Start of Provided data

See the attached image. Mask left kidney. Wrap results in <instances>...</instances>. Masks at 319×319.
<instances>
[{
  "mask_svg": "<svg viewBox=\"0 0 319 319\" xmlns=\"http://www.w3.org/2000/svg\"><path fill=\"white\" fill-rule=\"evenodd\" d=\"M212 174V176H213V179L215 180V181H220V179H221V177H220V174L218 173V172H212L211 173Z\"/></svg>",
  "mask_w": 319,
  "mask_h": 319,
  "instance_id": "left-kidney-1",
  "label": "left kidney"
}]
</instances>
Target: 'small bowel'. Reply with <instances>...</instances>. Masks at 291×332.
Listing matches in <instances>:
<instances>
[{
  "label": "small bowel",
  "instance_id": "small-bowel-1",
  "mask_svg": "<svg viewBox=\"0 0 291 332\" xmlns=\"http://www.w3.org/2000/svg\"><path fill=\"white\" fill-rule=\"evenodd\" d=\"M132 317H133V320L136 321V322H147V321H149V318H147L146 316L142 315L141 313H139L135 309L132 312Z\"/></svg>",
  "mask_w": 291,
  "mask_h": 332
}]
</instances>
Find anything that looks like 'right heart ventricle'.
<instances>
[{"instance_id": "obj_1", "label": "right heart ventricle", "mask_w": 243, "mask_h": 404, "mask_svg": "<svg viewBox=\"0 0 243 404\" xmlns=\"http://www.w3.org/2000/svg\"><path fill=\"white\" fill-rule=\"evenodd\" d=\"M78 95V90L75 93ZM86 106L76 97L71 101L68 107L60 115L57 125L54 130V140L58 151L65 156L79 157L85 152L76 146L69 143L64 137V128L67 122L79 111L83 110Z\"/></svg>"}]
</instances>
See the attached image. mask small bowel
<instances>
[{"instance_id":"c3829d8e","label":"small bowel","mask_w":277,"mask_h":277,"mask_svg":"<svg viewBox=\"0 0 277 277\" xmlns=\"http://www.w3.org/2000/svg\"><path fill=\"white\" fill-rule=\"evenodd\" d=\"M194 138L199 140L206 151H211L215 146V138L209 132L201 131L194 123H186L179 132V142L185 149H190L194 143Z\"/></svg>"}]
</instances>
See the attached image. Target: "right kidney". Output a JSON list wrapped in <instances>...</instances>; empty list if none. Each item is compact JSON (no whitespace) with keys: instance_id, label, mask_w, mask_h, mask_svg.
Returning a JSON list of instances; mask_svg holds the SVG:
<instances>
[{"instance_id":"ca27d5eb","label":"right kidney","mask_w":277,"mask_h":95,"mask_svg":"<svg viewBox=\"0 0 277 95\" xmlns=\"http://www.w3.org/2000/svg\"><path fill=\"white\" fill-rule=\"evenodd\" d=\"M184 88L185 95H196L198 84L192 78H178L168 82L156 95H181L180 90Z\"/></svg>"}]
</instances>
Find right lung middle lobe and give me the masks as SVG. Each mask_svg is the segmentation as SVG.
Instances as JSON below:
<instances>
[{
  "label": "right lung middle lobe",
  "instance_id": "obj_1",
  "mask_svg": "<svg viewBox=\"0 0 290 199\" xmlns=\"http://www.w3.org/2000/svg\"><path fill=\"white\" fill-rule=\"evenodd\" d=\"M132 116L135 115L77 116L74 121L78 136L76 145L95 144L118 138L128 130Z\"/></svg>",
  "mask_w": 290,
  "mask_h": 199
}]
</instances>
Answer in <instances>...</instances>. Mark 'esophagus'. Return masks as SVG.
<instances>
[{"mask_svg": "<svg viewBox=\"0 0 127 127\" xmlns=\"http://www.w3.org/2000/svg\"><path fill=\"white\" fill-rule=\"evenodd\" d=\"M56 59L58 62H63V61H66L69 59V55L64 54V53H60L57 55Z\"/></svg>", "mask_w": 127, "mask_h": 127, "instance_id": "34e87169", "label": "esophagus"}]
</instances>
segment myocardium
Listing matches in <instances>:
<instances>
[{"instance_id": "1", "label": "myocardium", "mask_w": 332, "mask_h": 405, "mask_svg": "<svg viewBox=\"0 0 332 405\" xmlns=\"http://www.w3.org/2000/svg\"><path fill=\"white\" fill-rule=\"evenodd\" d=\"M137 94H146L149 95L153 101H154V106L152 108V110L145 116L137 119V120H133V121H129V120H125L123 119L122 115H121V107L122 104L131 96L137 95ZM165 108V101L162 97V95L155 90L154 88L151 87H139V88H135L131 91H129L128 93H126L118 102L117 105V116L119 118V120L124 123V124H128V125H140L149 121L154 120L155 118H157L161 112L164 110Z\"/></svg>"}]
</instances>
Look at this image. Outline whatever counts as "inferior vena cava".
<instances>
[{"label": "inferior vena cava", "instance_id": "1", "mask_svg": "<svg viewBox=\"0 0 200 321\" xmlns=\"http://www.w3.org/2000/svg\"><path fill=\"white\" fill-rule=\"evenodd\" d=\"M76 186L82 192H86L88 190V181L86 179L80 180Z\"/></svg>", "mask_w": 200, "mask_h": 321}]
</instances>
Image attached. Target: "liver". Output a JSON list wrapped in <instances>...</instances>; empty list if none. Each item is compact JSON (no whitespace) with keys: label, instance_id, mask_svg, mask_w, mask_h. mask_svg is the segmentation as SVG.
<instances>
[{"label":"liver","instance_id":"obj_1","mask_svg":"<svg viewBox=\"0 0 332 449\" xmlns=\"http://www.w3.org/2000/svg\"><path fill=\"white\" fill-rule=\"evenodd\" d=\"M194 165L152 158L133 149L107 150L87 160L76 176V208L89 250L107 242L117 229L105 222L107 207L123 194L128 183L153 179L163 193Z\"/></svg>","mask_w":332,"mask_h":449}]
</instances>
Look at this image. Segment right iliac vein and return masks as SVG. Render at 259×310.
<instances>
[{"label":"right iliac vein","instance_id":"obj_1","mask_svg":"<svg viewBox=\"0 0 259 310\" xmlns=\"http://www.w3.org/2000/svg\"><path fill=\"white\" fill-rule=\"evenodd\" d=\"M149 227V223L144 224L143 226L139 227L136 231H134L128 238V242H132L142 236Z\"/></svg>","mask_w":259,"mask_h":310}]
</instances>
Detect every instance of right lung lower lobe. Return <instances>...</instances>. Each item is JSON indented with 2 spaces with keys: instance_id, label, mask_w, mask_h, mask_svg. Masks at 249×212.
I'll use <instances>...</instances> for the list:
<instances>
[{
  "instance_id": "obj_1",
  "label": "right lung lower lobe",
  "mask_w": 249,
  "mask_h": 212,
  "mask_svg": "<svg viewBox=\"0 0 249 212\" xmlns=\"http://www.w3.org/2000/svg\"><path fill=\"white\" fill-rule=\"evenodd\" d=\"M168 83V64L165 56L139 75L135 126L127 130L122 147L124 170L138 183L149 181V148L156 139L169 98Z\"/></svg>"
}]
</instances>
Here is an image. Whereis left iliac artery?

End of Provided data

Task to carry out:
Print each line above exactly as it stands.

Response to the exercise:
See the attached image. Mask left kidney. Wrap results in <instances>...</instances>. Masks at 319×319.
<instances>
[{
  "mask_svg": "<svg viewBox=\"0 0 319 319\" xmlns=\"http://www.w3.org/2000/svg\"><path fill=\"white\" fill-rule=\"evenodd\" d=\"M212 174V176H213V179L215 180V181H220V179H221V177H220V174L218 173V172H212L211 173Z\"/></svg>",
  "mask_w": 319,
  "mask_h": 319,
  "instance_id": "left-kidney-1",
  "label": "left kidney"
}]
</instances>
Target: 'small bowel'. Reply with <instances>...</instances>. Masks at 291×332.
Listing matches in <instances>:
<instances>
[{
  "label": "small bowel",
  "instance_id": "small-bowel-1",
  "mask_svg": "<svg viewBox=\"0 0 291 332\" xmlns=\"http://www.w3.org/2000/svg\"><path fill=\"white\" fill-rule=\"evenodd\" d=\"M132 317H133V320L136 321V322H147V321H149V318H147L146 316L142 315L141 313H139L135 309L132 312Z\"/></svg>",
  "mask_w": 291,
  "mask_h": 332
}]
</instances>
Find anything that looks like 'right heart ventricle'.
<instances>
[{"instance_id": "obj_1", "label": "right heart ventricle", "mask_w": 243, "mask_h": 404, "mask_svg": "<svg viewBox=\"0 0 243 404\" xmlns=\"http://www.w3.org/2000/svg\"><path fill=\"white\" fill-rule=\"evenodd\" d=\"M78 95V90L75 93ZM86 106L76 97L71 101L68 107L60 115L57 125L54 130V140L58 151L65 156L79 157L85 152L76 146L69 143L64 137V128L67 122L79 111L83 110Z\"/></svg>"}]
</instances>
See the attached image. mask small bowel
<instances>
[{"instance_id":"c3829d8e","label":"small bowel","mask_w":277,"mask_h":277,"mask_svg":"<svg viewBox=\"0 0 277 277\" xmlns=\"http://www.w3.org/2000/svg\"><path fill=\"white\" fill-rule=\"evenodd\" d=\"M194 138L199 140L206 151H211L215 146V138L209 132L201 131L194 123H186L179 132V142L185 149H190L194 143Z\"/></svg>"}]
</instances>
See the attached image. Target: "right kidney". Output a JSON list wrapped in <instances>...</instances>; empty list if none. Each item is compact JSON (no whitespace) with keys: instance_id, label, mask_w, mask_h, mask_svg.
Returning a JSON list of instances; mask_svg holds the SVG:
<instances>
[{"instance_id":"ca27d5eb","label":"right kidney","mask_w":277,"mask_h":95,"mask_svg":"<svg viewBox=\"0 0 277 95\" xmlns=\"http://www.w3.org/2000/svg\"><path fill=\"white\" fill-rule=\"evenodd\" d=\"M184 88L185 95H196L198 84L192 78H178L168 82L156 95H181L180 90Z\"/></svg>"}]
</instances>
Find right lung middle lobe and give me the masks as SVG. Each mask_svg is the segmentation as SVG.
Instances as JSON below:
<instances>
[{
  "label": "right lung middle lobe",
  "instance_id": "obj_1",
  "mask_svg": "<svg viewBox=\"0 0 290 199\" xmlns=\"http://www.w3.org/2000/svg\"><path fill=\"white\" fill-rule=\"evenodd\" d=\"M132 116L135 115L77 116L74 121L78 136L76 145L95 144L118 138L128 130Z\"/></svg>",
  "mask_w": 290,
  "mask_h": 199
}]
</instances>
Answer in <instances>...</instances>. Mark 'esophagus'. Return masks as SVG.
<instances>
[{"mask_svg": "<svg viewBox=\"0 0 127 127\" xmlns=\"http://www.w3.org/2000/svg\"><path fill=\"white\" fill-rule=\"evenodd\" d=\"M56 59L58 62H63V61H66L69 59V55L64 54V53H60L57 55Z\"/></svg>", "mask_w": 127, "mask_h": 127, "instance_id": "34e87169", "label": "esophagus"}]
</instances>
segment myocardium
Listing matches in <instances>:
<instances>
[{"instance_id": "1", "label": "myocardium", "mask_w": 332, "mask_h": 405, "mask_svg": "<svg viewBox=\"0 0 332 405\" xmlns=\"http://www.w3.org/2000/svg\"><path fill=\"white\" fill-rule=\"evenodd\" d=\"M137 94H146L149 95L153 101H154V106L152 108V110L145 116L137 119V120H133V121H129V120H125L123 119L122 115H121V107L122 104L131 96L137 95ZM165 108V101L162 97V95L155 90L154 88L151 87H139V88H135L131 91H129L128 93H126L118 102L117 105V116L119 118V120L124 123V124H128V125H140L149 121L154 120L155 118H157L161 112L164 110Z\"/></svg>"}]
</instances>
Look at this image. Outline whatever counts as "inferior vena cava".
<instances>
[{"label": "inferior vena cava", "instance_id": "1", "mask_svg": "<svg viewBox=\"0 0 200 321\" xmlns=\"http://www.w3.org/2000/svg\"><path fill=\"white\" fill-rule=\"evenodd\" d=\"M76 186L82 192H86L88 190V181L86 179L80 180Z\"/></svg>", "mask_w": 200, "mask_h": 321}]
</instances>
Image attached. Target: "liver". Output a JSON list wrapped in <instances>...</instances>; empty list if none. Each item is compact JSON (no whitespace) with keys: label, instance_id, mask_svg, mask_w, mask_h. mask_svg is the segmentation as SVG.
<instances>
[{"label":"liver","instance_id":"obj_1","mask_svg":"<svg viewBox=\"0 0 332 449\" xmlns=\"http://www.w3.org/2000/svg\"><path fill=\"white\" fill-rule=\"evenodd\" d=\"M194 165L152 158L133 149L107 150L87 160L76 176V208L89 250L107 242L117 229L105 222L107 207L123 194L128 183L153 179L163 193Z\"/></svg>","mask_w":332,"mask_h":449}]
</instances>
Look at this image. Segment right iliac vein and return masks as SVG. Render at 259×310.
<instances>
[{"label":"right iliac vein","instance_id":"obj_1","mask_svg":"<svg viewBox=\"0 0 259 310\" xmlns=\"http://www.w3.org/2000/svg\"><path fill=\"white\" fill-rule=\"evenodd\" d=\"M149 227V223L144 224L143 226L139 227L136 231H134L128 238V242H132L142 236Z\"/></svg>","mask_w":259,"mask_h":310}]
</instances>
Detect every instance of right lung lower lobe. Return <instances>...</instances>. Each item is JSON indented with 2 spaces with keys: instance_id, label, mask_w, mask_h, mask_svg. Masks at 249×212.
I'll use <instances>...</instances> for the list:
<instances>
[{
  "instance_id": "obj_1",
  "label": "right lung lower lobe",
  "mask_w": 249,
  "mask_h": 212,
  "mask_svg": "<svg viewBox=\"0 0 249 212\" xmlns=\"http://www.w3.org/2000/svg\"><path fill=\"white\" fill-rule=\"evenodd\" d=\"M168 83V64L165 56L139 75L135 126L127 130L122 147L124 170L138 183L149 181V148L156 139L169 98Z\"/></svg>"
}]
</instances>
Here is an image. Whereis left iliac artery?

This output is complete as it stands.